Records for the exercise: Begin
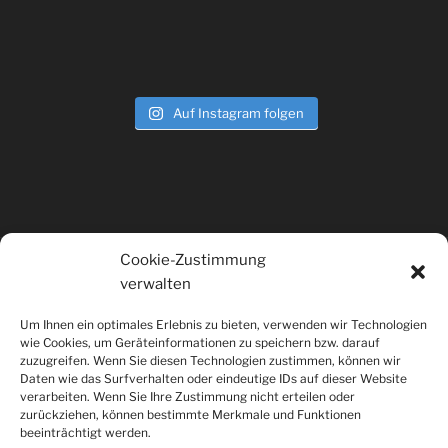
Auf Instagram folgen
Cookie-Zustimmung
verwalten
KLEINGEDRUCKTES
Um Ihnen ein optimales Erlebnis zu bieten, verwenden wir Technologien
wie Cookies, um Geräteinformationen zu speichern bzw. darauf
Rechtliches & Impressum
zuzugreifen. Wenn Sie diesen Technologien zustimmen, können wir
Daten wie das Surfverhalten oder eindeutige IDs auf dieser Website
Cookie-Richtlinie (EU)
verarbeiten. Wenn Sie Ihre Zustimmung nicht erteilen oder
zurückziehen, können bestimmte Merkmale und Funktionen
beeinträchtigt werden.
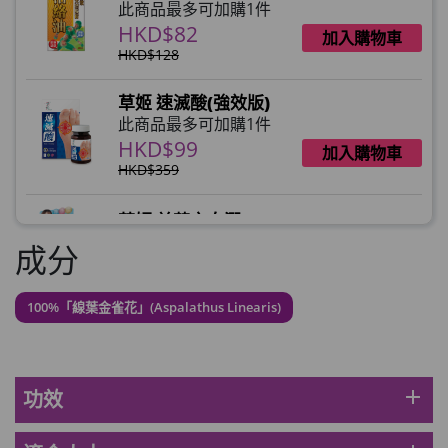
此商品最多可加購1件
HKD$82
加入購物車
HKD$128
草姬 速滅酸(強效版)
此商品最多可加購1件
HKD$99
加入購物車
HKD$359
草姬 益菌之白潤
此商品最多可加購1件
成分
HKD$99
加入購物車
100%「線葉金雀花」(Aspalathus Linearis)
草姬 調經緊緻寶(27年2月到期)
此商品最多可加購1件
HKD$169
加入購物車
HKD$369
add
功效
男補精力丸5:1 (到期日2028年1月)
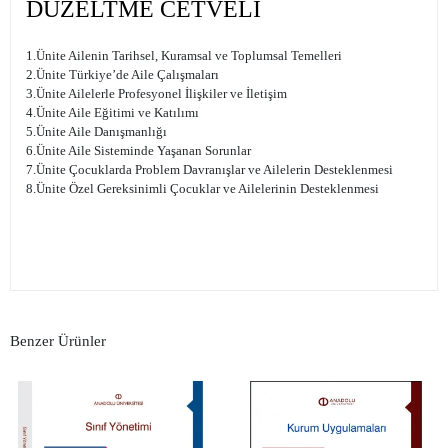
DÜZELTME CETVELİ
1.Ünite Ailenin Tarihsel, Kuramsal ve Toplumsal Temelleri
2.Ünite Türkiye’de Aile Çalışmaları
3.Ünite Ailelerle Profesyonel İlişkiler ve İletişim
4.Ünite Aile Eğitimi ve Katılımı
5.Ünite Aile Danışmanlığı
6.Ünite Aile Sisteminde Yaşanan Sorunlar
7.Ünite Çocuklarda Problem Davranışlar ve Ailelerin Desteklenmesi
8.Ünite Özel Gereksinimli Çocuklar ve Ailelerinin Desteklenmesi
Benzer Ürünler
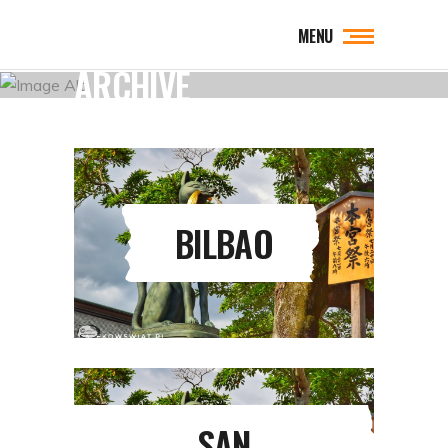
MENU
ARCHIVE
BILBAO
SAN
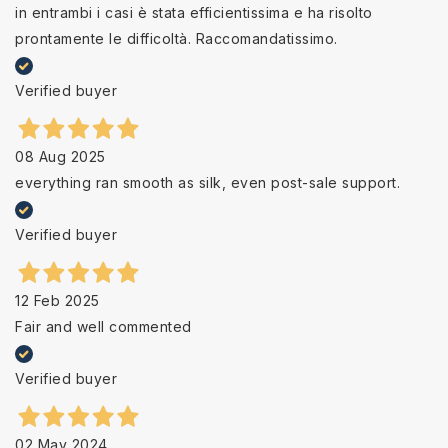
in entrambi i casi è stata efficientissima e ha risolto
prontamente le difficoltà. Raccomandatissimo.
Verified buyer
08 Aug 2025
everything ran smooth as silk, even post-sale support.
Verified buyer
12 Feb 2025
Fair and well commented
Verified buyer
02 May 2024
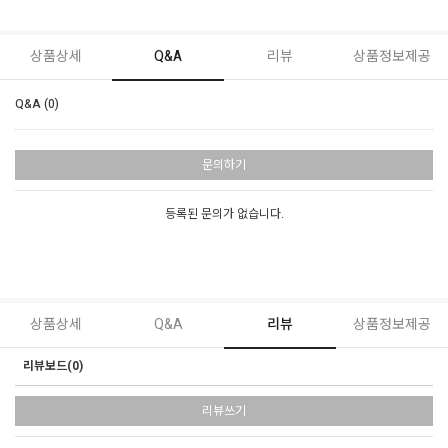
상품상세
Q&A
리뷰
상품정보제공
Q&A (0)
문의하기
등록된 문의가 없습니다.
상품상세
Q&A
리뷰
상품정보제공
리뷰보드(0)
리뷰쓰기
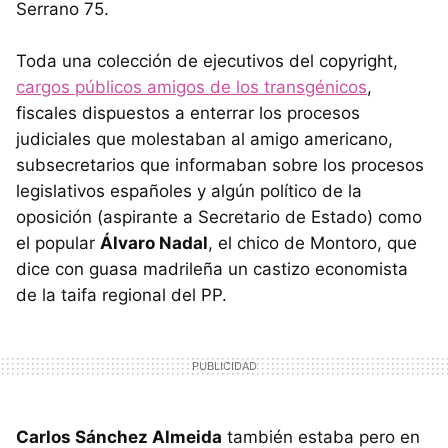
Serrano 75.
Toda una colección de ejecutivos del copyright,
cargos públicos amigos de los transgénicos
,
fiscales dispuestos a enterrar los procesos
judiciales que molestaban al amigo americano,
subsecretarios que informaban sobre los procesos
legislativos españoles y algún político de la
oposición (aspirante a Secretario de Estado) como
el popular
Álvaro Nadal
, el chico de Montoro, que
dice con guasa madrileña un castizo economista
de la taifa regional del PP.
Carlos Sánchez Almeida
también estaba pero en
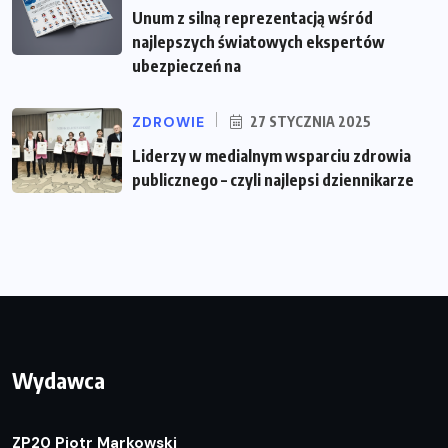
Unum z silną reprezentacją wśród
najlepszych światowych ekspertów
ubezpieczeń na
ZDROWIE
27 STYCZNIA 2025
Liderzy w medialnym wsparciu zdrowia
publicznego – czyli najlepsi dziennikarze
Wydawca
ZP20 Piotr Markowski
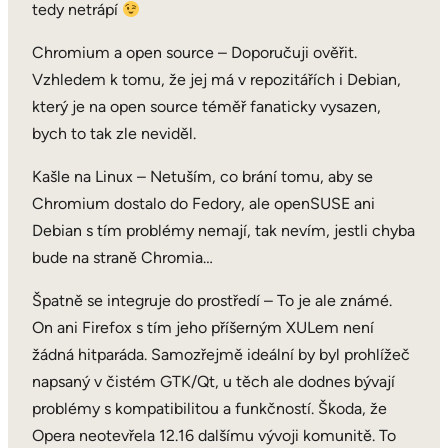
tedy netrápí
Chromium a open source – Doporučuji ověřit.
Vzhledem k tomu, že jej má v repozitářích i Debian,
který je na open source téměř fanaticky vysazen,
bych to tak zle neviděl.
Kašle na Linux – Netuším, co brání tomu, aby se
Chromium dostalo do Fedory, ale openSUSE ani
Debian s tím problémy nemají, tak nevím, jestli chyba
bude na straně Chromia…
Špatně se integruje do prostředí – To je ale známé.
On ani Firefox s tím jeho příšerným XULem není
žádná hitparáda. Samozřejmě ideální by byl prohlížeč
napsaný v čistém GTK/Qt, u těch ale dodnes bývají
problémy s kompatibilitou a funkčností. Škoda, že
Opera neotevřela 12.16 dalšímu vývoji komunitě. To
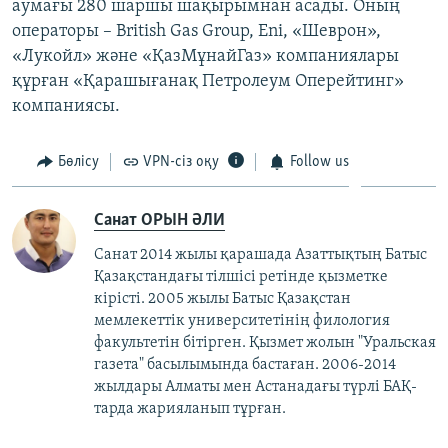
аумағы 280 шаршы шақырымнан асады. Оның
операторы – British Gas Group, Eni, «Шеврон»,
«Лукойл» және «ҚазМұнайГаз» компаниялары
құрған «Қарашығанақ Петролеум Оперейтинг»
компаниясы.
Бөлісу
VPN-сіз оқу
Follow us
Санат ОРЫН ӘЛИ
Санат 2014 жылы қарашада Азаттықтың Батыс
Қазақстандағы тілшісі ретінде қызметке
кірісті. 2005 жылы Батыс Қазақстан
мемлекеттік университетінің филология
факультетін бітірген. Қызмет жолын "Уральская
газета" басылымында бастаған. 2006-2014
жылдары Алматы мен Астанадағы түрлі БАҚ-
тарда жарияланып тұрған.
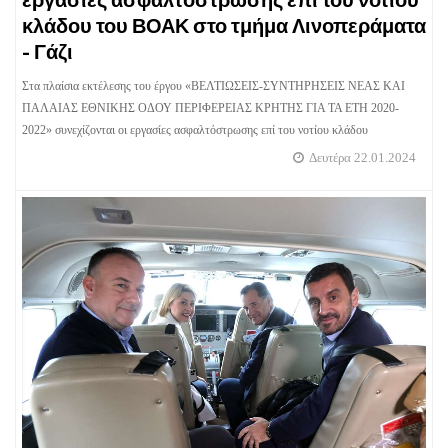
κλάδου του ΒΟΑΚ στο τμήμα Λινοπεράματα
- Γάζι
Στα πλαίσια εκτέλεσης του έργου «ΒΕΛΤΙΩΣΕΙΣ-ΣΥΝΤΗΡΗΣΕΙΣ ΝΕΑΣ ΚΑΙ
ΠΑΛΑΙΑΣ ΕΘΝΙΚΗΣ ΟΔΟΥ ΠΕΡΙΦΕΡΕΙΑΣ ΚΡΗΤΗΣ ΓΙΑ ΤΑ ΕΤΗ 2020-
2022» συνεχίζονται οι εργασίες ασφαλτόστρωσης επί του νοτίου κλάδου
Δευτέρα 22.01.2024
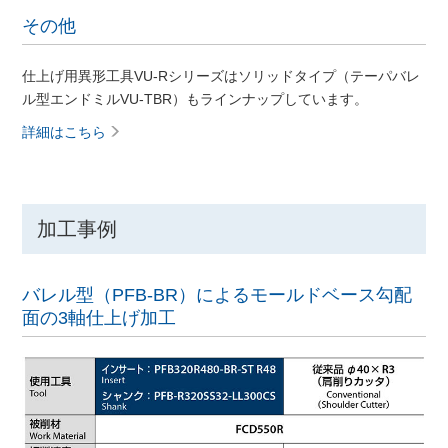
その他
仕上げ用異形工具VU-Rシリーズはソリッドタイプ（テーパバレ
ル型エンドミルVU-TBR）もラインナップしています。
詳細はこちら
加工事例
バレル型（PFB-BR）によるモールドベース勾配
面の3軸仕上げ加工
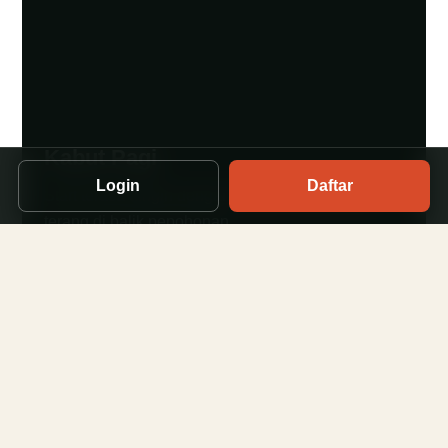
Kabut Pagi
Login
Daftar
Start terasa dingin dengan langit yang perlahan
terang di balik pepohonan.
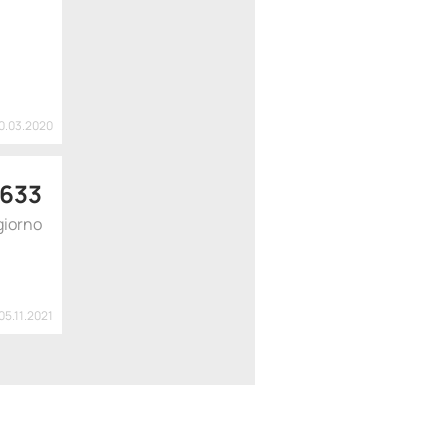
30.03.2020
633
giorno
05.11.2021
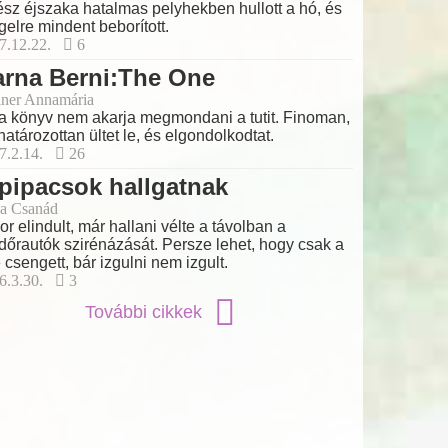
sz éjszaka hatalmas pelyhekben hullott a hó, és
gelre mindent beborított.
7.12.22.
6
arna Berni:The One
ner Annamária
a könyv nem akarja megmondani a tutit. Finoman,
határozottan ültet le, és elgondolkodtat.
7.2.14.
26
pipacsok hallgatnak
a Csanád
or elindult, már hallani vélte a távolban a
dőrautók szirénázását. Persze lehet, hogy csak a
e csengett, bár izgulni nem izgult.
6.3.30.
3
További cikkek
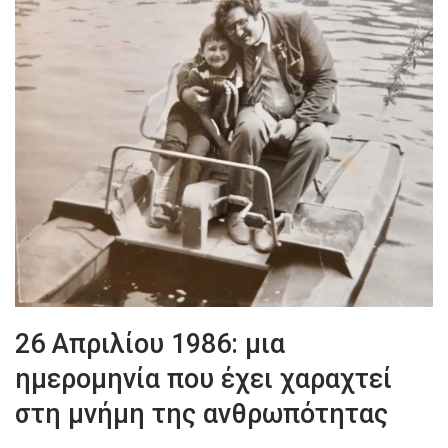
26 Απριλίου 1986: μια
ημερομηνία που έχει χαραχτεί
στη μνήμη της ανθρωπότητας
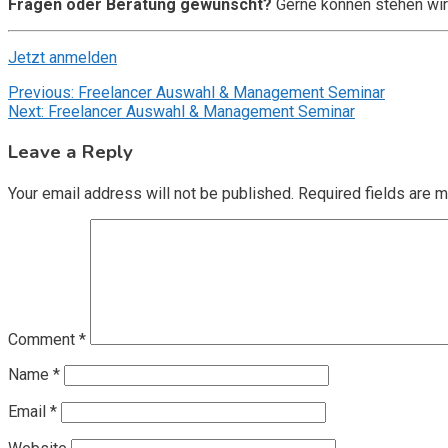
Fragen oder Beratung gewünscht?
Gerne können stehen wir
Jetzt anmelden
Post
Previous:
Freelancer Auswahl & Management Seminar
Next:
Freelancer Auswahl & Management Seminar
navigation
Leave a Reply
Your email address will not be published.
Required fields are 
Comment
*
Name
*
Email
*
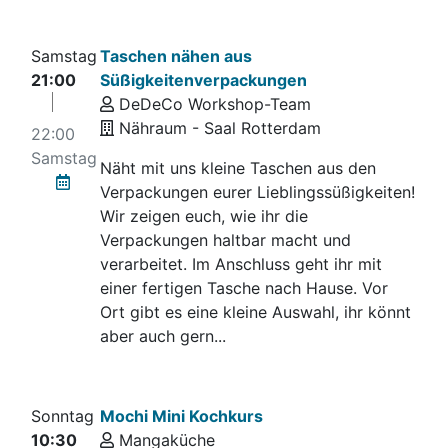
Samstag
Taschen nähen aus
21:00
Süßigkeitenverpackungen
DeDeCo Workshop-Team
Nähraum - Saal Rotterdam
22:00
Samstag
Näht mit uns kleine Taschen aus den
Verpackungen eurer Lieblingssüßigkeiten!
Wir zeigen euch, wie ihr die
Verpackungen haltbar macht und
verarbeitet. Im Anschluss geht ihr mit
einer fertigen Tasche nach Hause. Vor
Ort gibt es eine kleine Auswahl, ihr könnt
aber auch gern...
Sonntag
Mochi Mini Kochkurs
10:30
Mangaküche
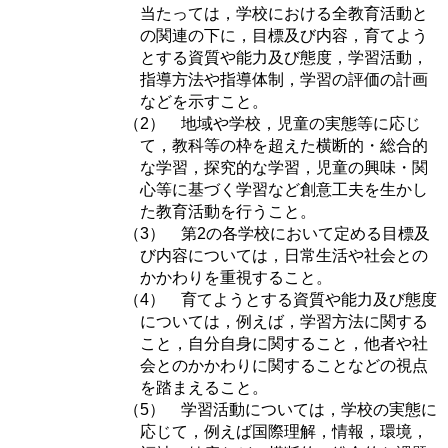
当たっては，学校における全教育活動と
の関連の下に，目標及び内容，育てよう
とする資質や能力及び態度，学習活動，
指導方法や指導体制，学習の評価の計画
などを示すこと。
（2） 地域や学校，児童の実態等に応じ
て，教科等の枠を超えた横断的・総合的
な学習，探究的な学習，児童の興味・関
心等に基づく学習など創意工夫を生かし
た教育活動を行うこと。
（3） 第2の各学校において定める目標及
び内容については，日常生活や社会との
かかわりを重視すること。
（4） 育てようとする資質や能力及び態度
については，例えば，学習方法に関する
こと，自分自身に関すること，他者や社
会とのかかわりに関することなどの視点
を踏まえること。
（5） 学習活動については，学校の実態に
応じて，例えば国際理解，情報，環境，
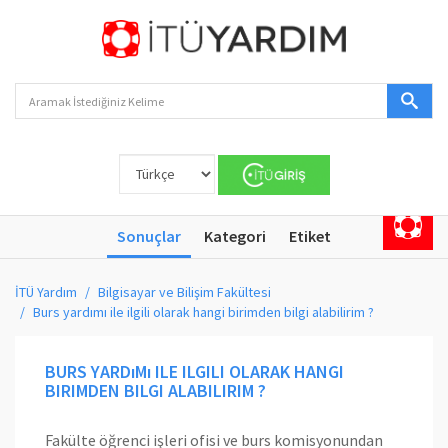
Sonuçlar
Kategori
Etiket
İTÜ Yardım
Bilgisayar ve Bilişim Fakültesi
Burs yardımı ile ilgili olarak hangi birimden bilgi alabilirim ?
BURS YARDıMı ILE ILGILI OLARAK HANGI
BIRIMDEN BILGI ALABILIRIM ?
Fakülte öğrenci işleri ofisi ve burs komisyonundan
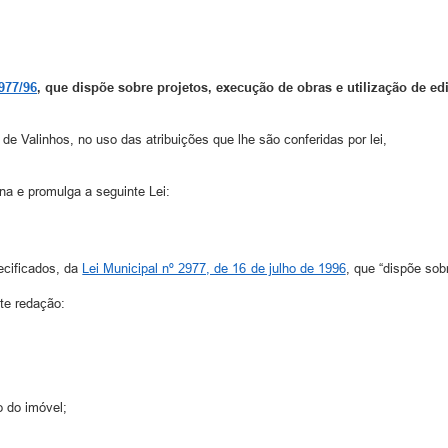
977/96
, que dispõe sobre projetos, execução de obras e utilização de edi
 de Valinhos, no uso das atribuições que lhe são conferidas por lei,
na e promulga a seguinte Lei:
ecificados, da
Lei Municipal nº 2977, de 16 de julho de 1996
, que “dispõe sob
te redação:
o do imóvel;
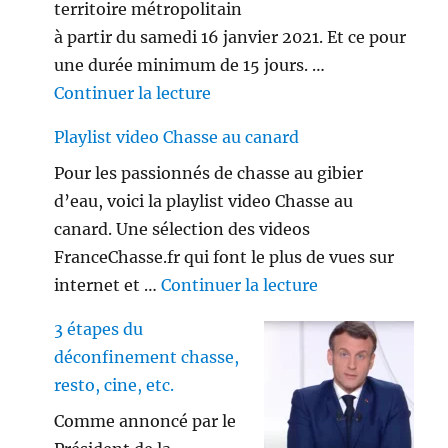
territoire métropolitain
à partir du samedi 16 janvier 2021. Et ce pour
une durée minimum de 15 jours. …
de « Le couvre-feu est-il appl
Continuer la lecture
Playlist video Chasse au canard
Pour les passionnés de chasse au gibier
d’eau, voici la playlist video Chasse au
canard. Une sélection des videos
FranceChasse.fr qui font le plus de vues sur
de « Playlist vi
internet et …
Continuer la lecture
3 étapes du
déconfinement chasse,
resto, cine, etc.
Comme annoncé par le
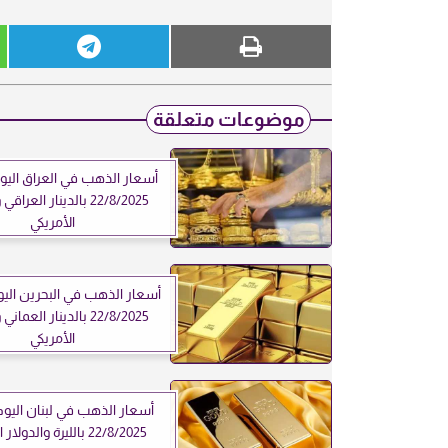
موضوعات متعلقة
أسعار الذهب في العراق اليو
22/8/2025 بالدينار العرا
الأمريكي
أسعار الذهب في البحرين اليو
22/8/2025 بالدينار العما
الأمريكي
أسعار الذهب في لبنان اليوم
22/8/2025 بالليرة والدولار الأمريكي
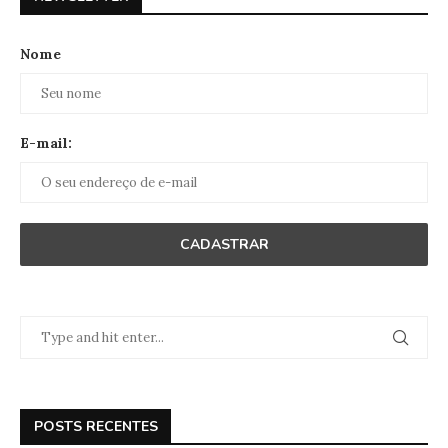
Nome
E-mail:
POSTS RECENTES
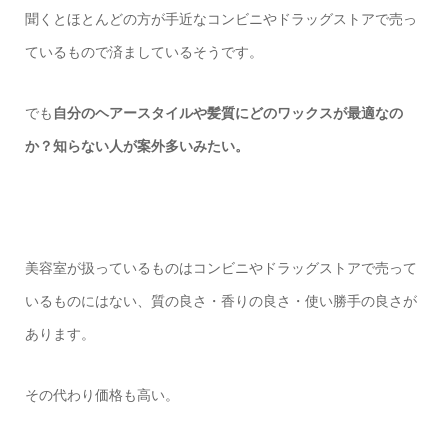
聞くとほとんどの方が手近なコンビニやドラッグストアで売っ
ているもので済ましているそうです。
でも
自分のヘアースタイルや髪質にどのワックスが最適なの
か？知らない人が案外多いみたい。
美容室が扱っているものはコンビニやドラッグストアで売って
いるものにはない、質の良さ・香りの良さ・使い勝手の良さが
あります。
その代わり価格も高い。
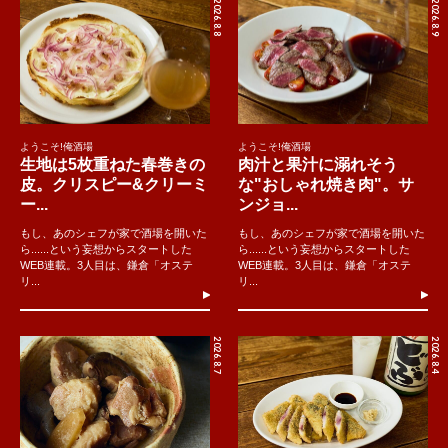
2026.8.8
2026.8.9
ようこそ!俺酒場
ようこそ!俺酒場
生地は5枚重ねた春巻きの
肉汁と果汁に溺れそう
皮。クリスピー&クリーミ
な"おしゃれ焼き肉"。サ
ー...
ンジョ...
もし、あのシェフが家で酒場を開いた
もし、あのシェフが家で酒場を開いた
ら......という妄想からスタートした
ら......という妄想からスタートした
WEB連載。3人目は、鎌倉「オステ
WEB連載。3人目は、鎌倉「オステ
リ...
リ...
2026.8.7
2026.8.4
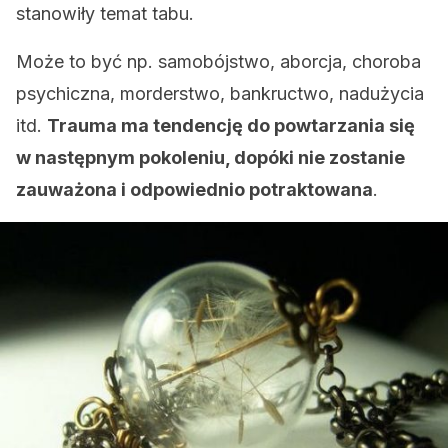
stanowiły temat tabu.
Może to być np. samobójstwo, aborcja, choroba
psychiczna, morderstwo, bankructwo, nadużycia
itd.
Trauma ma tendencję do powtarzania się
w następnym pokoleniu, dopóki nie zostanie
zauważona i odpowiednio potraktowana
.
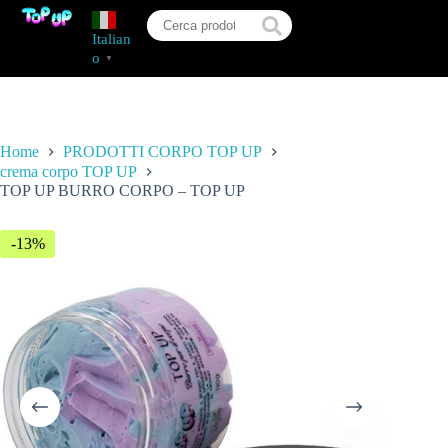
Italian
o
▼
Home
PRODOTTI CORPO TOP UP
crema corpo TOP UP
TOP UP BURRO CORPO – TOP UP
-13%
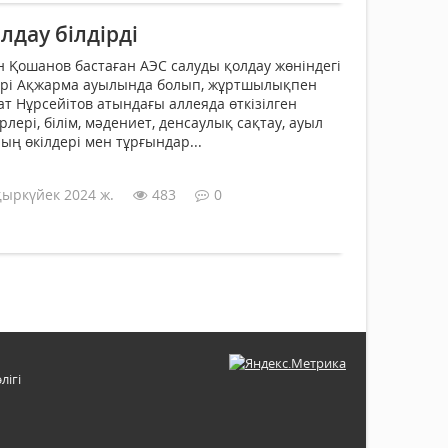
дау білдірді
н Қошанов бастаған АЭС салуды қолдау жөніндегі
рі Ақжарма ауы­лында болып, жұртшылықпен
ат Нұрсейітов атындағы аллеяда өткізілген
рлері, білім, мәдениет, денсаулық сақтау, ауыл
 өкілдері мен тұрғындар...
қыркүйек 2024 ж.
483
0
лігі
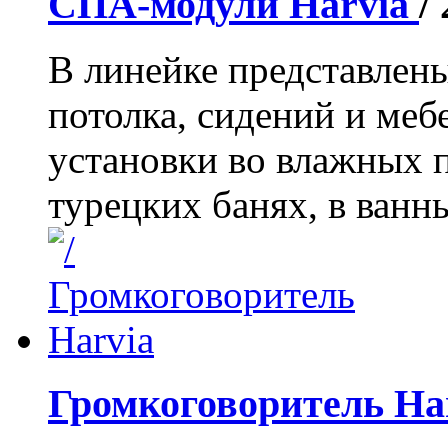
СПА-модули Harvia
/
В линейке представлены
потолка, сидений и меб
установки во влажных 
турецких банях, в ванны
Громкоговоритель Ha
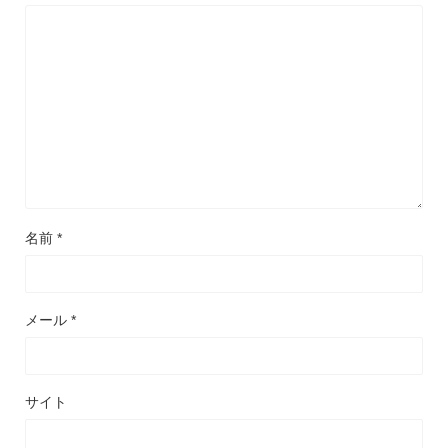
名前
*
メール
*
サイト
Records for the exercise: End
(Action item) Go down the entries above from the line containing "とする資質や能力及び態度，学習活動，" to the line containing "de Valinhos, no" and write out each line exactly, leaving pictures out.

(Result for this exercise)
とする資質や能力及び態度，学習活動，
指導方法や指導体制，学習の評価の計画
などを示すこと。
（2） 地域や学校，児童の実態等に応じ
て，教科等の枠を超えた横断的・総合的
な学習，探究的な学習，児童の興味・関
心等に基づく学習など創意工夫を生かし
た教育活動を行うこと。
（3） 第2の各学校において定める目標及
び内容については，日常生活や社会との
かかわりを重視すること。
（4） 育てようとする資質や能力及び態度
については，例えば，学習方法に関する
こと，自分自身に関すること，他者や社
会とのかかわりに関することなどの視点
を踏まえること。
（5） 学習活動については，学校の実態に
応じて，例えば国際理解，情報，環境，
Sonuçlar
Kategori
Etiket
İTÜ Yardım
Bilgisayar ve Bilişim Fakültesi
Burs yardımı ile ilgili olarak hangi birimden bilgi alabilirim ?
BURS YARDıMı ILE ILGILI OLARAK HANGI
BIRIMDEN BILGI ALABILIRIM ?
Fakülte öğrenci işleri ofisi ve burs komisyonundan
977/96
, que dispõe sobre projetos, execução de obras e utilização de edi
 de Valinhos, no uso das atribuições que lhe são conferidas por lei,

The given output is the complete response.